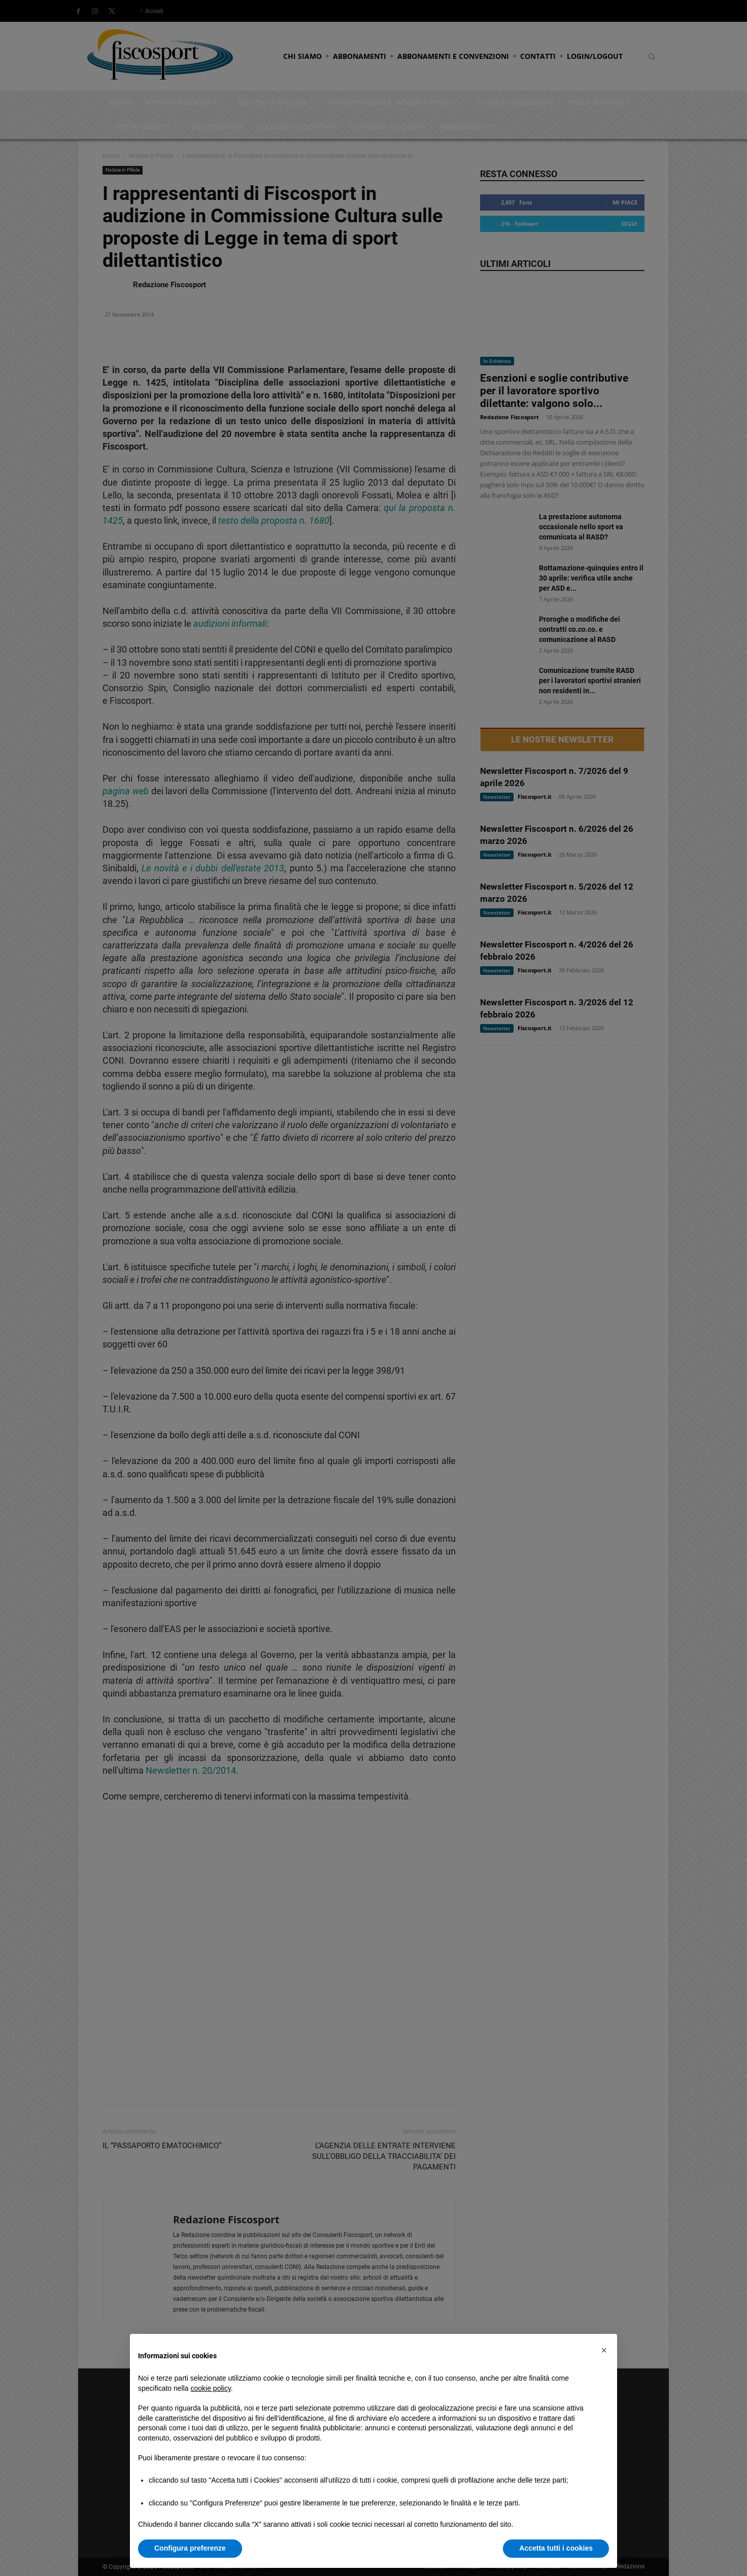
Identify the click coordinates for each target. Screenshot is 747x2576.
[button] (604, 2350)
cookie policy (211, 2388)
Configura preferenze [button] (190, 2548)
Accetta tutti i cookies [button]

PROBLEM REQUIREMENTS: Please return each line of the listing exactly as written, excluding the images.

TASK SOLUTION:
Identify the click coordinates for each target. Screenshot is 747x2576.
[button] (604, 2350)
cookie policy (211, 2388)
Configura preferenze [button] (190, 2548)
Accetta tutti i cookies [button]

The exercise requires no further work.